Monty Norman, a British composer best known for writing the James Bond theme song, passed away at age 94.
(AP) LONDON — British composer Monty Norman, who created the theme song for the James Bond movies, has passed away. He was 94.
It is with sadness that we relay the news that Monty Norman passed away on July 11, 2022, following a brief illness, according to a statement published on Monday on Norman’s official website.
Born in the East End of London in 1928 as Monty Noserovitch to Jewish parents, Norman received his first guitar at the age of 16. Before writing songs for early British rockers Cliff Richard and Tommy Steele and composing for theatre musicals including “Make Me an Offer,” “Expresso Bongo,” “Songbook,” and “Poppy,” he performed with big bands and shared a variety of double act with comedian Benny Hill.
Producer Albert “Cubby” Broccoli enlisted Norman to write a theme for the 1962 James Bond movie “Dr. No.”
He changed the key riff from sitar to electric guitar, drawing on a composition he had created for a proposed musical version of V.S. Naipaul’s “A House for Mr. Biswas.” The twangy end effect and frightening were used in all 25 Bond movies.

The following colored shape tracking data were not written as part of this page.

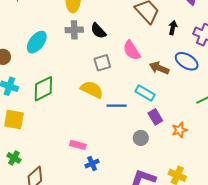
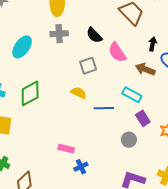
black arrow: (173, 28) -> (153, 44), moved
black semicircle: (98, 31) -> (94, 35), moved
yellow semicircle: (92, 89) -> (79, 93), size x0.7

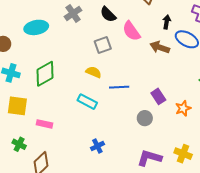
gray cross: (59, 34) -> (73, 13), turned -30
cyan ellipse: (22, 47) -> (36, 27), turned 45
cyan rectangle: (132, 95) -> (87, 102), moved
pink rectangle: (66, 149) -> (45, 124), moved

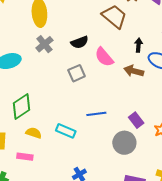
black semicircle: (108, 14) -> (80, 42), turned -60
yellow semicircle: (94, 72) -> (34, 133), moved
gray circle: (145, 118) -> (124, 143), size x1.5

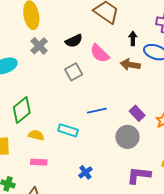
pink rectangle: (25, 157) -> (39, 162), moved

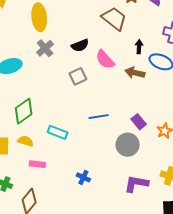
cyan rectangle: (68, 130) -> (58, 132), moved
yellow semicircle: (36, 135) -> (26, 141), moved
blue cross: (85, 172) -> (83, 177), turned -32

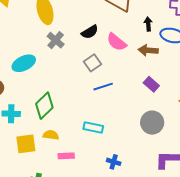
blue line: (99, 117) -> (103, 87), moved
purple rectangle: (139, 122) -> (151, 84), moved
cyan rectangle: (58, 132) -> (93, 128), moved

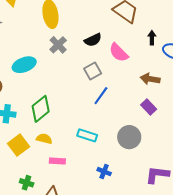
brown arrow: (148, 50) -> (150, 79), moved
purple rectangle: (151, 84) -> (149, 107), moved
blue line: (103, 87) -> (101, 96), turned -42
gray circle: (152, 123) -> (129, 137), moved
yellow square: (26, 144) -> (18, 145), turned -35

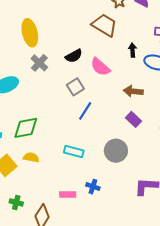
green diamond: (41, 109) -> (26, 128), turned 32
pink rectangle: (57, 161) -> (68, 195), moved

To the dismay of composer John Barry, who was engaged by the producers to arrange the theme, Barry was widely believed to have created it. Barry, who passed away in 2011, continued to write the music for nearly a dozen Bond movies, including “Goldfinger” and “You Only Live Twice.”
To prove his authorship, Norman sued the Sunday Times for libel after reading a 1997 article that claimed Barry had written the theme. He was granted 30,000 pounds in damages after winning in 2001.